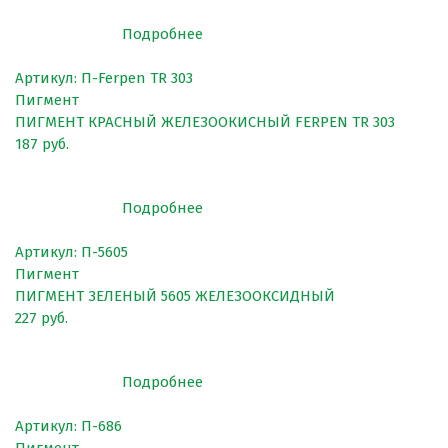
Покрытия для беговых дорожек
Подробнее
Покрытия для спортивных площадок
Артикул: П-Ferpen TR 303
Универсальные антискользящие покрытия
Пигмент
Искусственная трава
ПИГМЕНТ КРАСНЫЙ ЖЕЛЕЗООКИСНЫЙ FERPEN TR 303
187 руб.
Резиновая брусчатка
Резиновая плитка
Подробнее
Резиновый бордюр
Артикул: П-5605
Рулонное резиновое покрытие
Пигмент
Каменный ковер
ПИГМЕНТ ЗЕЛЕНЫЙ 5605 ЖЕЛЕЗООКСИДНЫЙ
227 руб.
Подробнее
Пигменты порошковые
Резиновая крошка
Артикул: П-686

========

What you are asked to do> Repeat precisely the lines of the data starting at the one containing "Артикул: П-Ferpen TR 303", last line included.

Solution to the exercise>
Артикул: П-Ferpen TR 303
Универсальные антискользящие покрытия
Пигмент
Искусственная трава
ПИГМЕНТ КРАСНЫЙ ЖЕЛЕЗООКИСНЫЙ FERPEN TR 303
187 руб.
Резиновая брусчатка
Резиновая плитка
Подробнее
Резиновый бордюр
Артикул: П-5605
Рулонное резиновое покрытие
Пигмент
Каменный ковер
ПИГМЕНТ ЗЕЛЕНЫЙ 5605 ЖЕЛЕЗООКСИДНЫЙ
227 руб.
Подробнее
Пигменты порошковые
Резиновая крошка
Артикул: П-686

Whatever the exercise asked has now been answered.